Monday, January 5, 2009

The List

my daily tasks as a receptionist for a retirement community include: helping Roy from room 221 open his mailbox because he can't reach it, typing various random notes for blind Dee in 712, bringing the CEO his Wall Street Journal by 8:00 am, telling Bernie in 624 that "yes, i am aware that the weather 'is taking a turn for the worse,'" handing 101-year-old Mrs. Tuggle her mail from the day before, agreeing with Will that "yes, his wife Foxy looks beautiful today," updating the report on who is out of town, answering phones (particularly waiting for that daily call from Leonard that "yes, he is ok today"), telling Charlotte (who has Dimentia) in 47 "wonderful" when she tells me she pooped. calling maintenance to let them know that Hannah in room 504 locked herself out again....and the list goes on. my job keeps me wonderfully busy, but also provides me with ample facebook time. however, the one task that i really do NOT like is the VISIONLINK EMERGENCY CALL SYSTEM check.

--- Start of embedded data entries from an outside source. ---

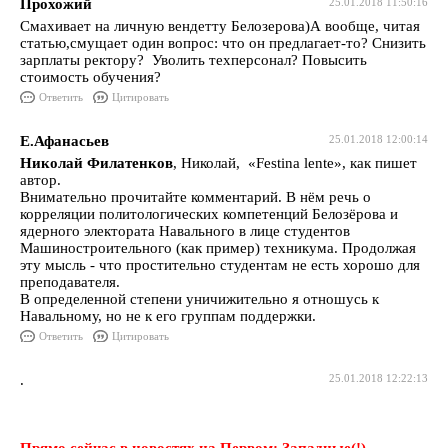
Прохожий
25.01.2018 11:50:16
Смахивает на личную вендетту Белозерова)А вообще, читая
статью,смущает один вопрос: что он предлагает-то? Снизить
зарплаты ректору? Уволить техперсонал? Повысить
стоимость обучения?
Ответить
Цитировать
Е.Афанасьев
25.01.2018 12:00:14
Николай Филатенков
, Николай, «Festina lente», как пишет
автор.
Внимательно прочитайте комментарий. В нём речь о
корреляции политологических компетенций Белозёрова и
ядерного электората Навального в лице студентов
Машиностроительного (как пример) техникума. Продолжая
эту мысль - что простительно студентам не есть хорошо для
преподавателя.
В определенной степени уничижительно я отношусь к
Навальному, но не к его группам поддержки.
Ответить
Цитировать
.
25.01.2018 12:22:13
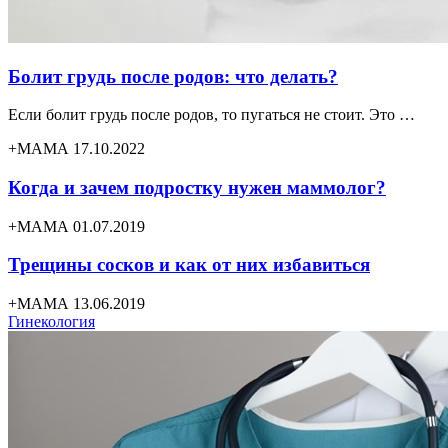
Болит грудь после родов: что делать?
Если болит грудь после родов, то пугаться не стоит. Это …
+МАМА 17.10.2022
Когда и зачем подростку нужен маммолог?
+МАМА 01.07.2019
Трещины сосков и как от них избавиться
+МАМА 13.06.2019
Гинекология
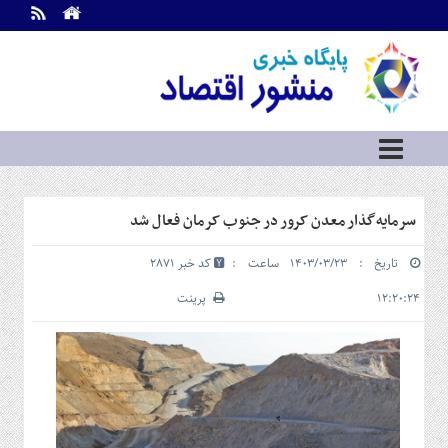
اطلاعات
تماس
تماس
با
ما
درباره
ما
سرویس
سرمایه‌گذار معدن کرور در جنوب کرمان فعال شد
ها
خانه
تاریخ : ۱۴۰۳/۰۳/۲۳ ساعت :
کد خبر 2871
بازار
سرمایه
۱۲:۲۰:۲۴
پرینت
و
بورس
مسکن
و
شهری
نفت،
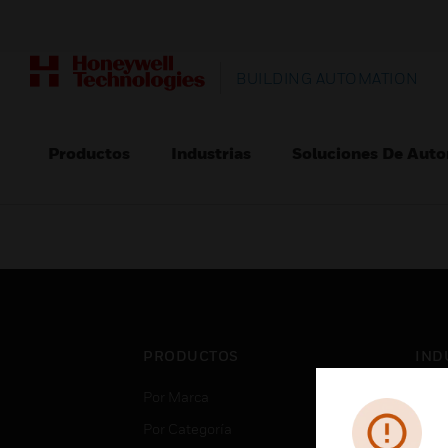
BUILDING AUTOMATION
Productos
Industrias
Soluciones De Auto
PRODUCTOS
IND
Por Marca
Aero
Por Categoría
Cent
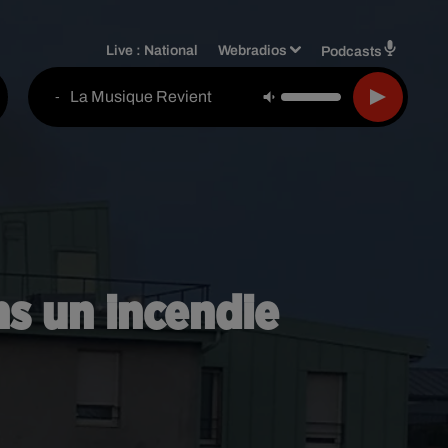
Live :
National
Webradios
Podcasts
La Musique Revient
-
ns un incendie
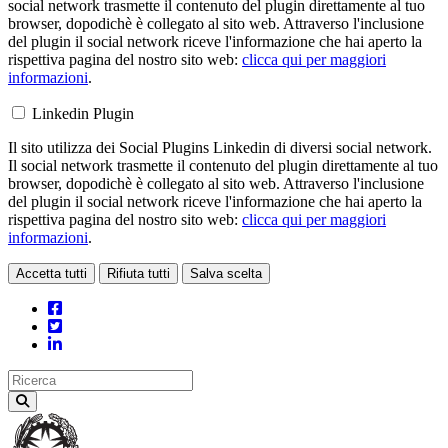
social network trasmette il contenuto del plugin direttamente al tuo
browser, dopodichè è collegato al sito web. Attraverso l'inclusione
del plugin il social network riceve l'informazione che hai aperto la
rispettiva pagina del nostro sito web:
clicca qui per maggiori
informazioni
.
Linkedin Plugin
Il sito utilizza dei Social Plugins Linkedin di diversi social network.
Il social network trasmette il contenuto del plugin direttamente al tuo
browser, dopodichè è collegato al sito web. Attraverso l'inclusione
del plugin il social network riceve l'informazione che hai aperto la
rispettiva pagina del nostro sito web:
clicca qui per maggiori
informazioni
.
Accetta tutti
Rifiuta tutti
Salva scelta
Loading...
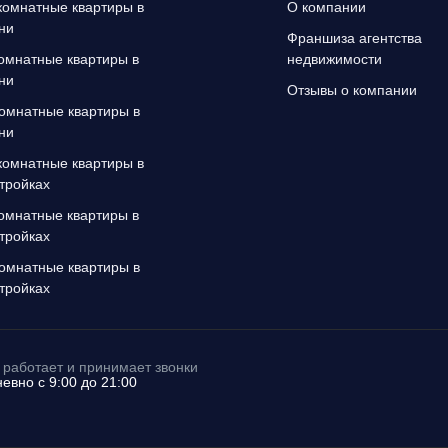
омнатные квартиры в
О компании
ни
Франшиза агентства
омнатные квартиры в
недвижимости
ни
Отзывы о компании
омнатные квартиры в
ни
омнатные квартиры в
тройках
омнатные квартиры в
тройках
омнатные квартиры в
тройках
работает и принимает звонки
евно с 9:00 до 21:00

every resident has 2 buttons in their apartment. one is a button to call a nurse if they've had an emergency. the other is one they have to push every morning before 10:30 am to let me know they are OK (or....in other words...alive). if they don't push their button before 10:30 am, it registers in my computer and then i print out "The List." "The List" gives me a full report on who did NOT check in that morning. it is my job to call everyone on the list and see if they're OK...sometimes they forget to push their button...sometimes they're out shopping...or...sometimes....they're dead. my heart sort of starts to beat faster when i have to call the ones on "The List" because i just really really really want them to answer. but if they don't, i have to call the nurse so she can go check on the person.

now there are the regular List People. they forget every single day. for instance, Bill in 328 claims he doesn't check in on purpose because he just wants to hear my voice every morning, Margie May in 432 is always down here playing the piano, Mrs. Piper in 435 just lost her husband who was the one that always pushed the button, Del in 501 who says EVERYDAY, "did i forget to check in again?" to which i say, "yes honey, but i'm just glad you're ok." he yells, "how CARELESS of me, i will correct my ways!!" Mrs. Iunker in 502 doesn't know a call button from a banana, and Dr. Brink in 515, the tiniest woman you'll ever see in life, always tells me, "i was just getting in the shower! but thank you dear, i am fine."

so you see, when i call these List People, i am never worried. i just assume it's their daily forgetfulness and actually look forward to chatting with them on the phone. it's the ones like Mildred in 442, who is extremely stern and anal and very much routine about everything, who scare me. she was on my list this morning and i didn't want to call. because she ALWAYS checks in. because i don't want to find out she's left us. thank goodness she just answered the phone like this, "dammit i was sleeping, what do you want?" to which i smiled and breathed a sigh of relief and responded, "hello Mildred this is L from the front desk, i was just calling to check in on you this morning." and she hung up.

i have not yet called a dead person's apartment to see if they're "OK." but it's inevitable. the average age of the people who live here is 86. i love these people. even grumpy ol Mildred. i don't want them to pass away. when they do, it is just so sad. i do not want to be the person on the phone who is ringing and ringing while they are lying peacefully and dead in their beds. i just don't think it's right. until that day comes, my hands will continue to sweat and my heart will beat faster everytime i have to call the non-regulars who appear on "The List"

3 comments:

  1. youre the girl who has nightmares over edward scissor hands, love christmas, and is in love with disney.
    I am the person who loves scary movies, halloween, and sarcasm.

    but, even to me the "List" is SCARY (the same voice i use to make fun of your inability to watch any movie you think is "scary"
    Lacie's definition of "scary":movies that do not star Adam Sandler, that are not Madagascar, or that were not made by Disney)


    i do not think i could ever EVER EVER handle the list.

    I WILL NEVER CALL YOU A BABY AGAIN.

    love you
    PS i love the descriptions of your friends!!!
    pss sorry about the single and above this

    ReplyDelete
  2. i used to get notices when people passed away at the nursing home i worked it. they were very plain and said something like this

    Name: Alma McDougal
    Date: 6/13/08
    Communication: Expired
    Released to: Keith and Keith
    Time: 14:38

    Expired?! come on! that is the worst way to say death. milk expires not people!